Although Software as a Service had big usability, expect for few usages, SaaS has been restricted and corporates are in favour of on-premise. Big Data as a Service or BDaaS, is as if combination of SaaS, PaaS and DaaS. Self Hosting Big Data platform is time consuming and costly. Businesses have cloud-based IT spending of about 15% now. The forecasted value of the BDaaS market is higher.
Big Data as a Service (BDaaS) Basics
Apache Hadoop and Apache Spark has to some extent has been standard in the field of Big Data. In our previous tutorials, we talked about how to use virtualised hardware and free software to analyze data. But installing Apache Hadoop tutorial itself demands investing time. It is obvious that, using Apache Hadoop for server log analysis is not exactly easy, Unlike installing softwares for web hosting, most Big Data still involves time to be spent on configuration. When a developer of company launches a testing initiative, this point is likely to be big barrier. Virtualizing analytics has definite advantages. Additionally there is question of server security.

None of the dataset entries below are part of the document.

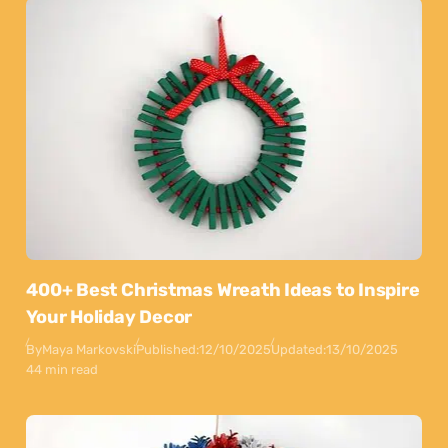
400+ Best Christmas Wreath Ideas to Inspire
Your Holiday Decor
By
Maya Markovski
Published:
12/10/2025
Updated:
13/10/2025
44 min read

It is normal and obvious to watch the DBaaS platform to promote their platforms ensuring enterprise-level security, performance as well as scalability combined with other advantages for their target market. BDaaS providers usually remains responsible for data protection – if the data is stored on their servers, they are responsible for it. They usually claim that PaaS focusing only on Hadoop and combing IaaS, PaaS, SaaS complete vertical integration for features and performance.
Not all data we need analyse are sensitive or business critical. For log analysis with big data software, it is more practical to use a cheap or free BDaaS service. Seriously using BDaaS demands assessment of own need with questionnaires around infrastructure components, administration, need of data scientists, possibility to integrate, visualize data with existing systems of a company or individual.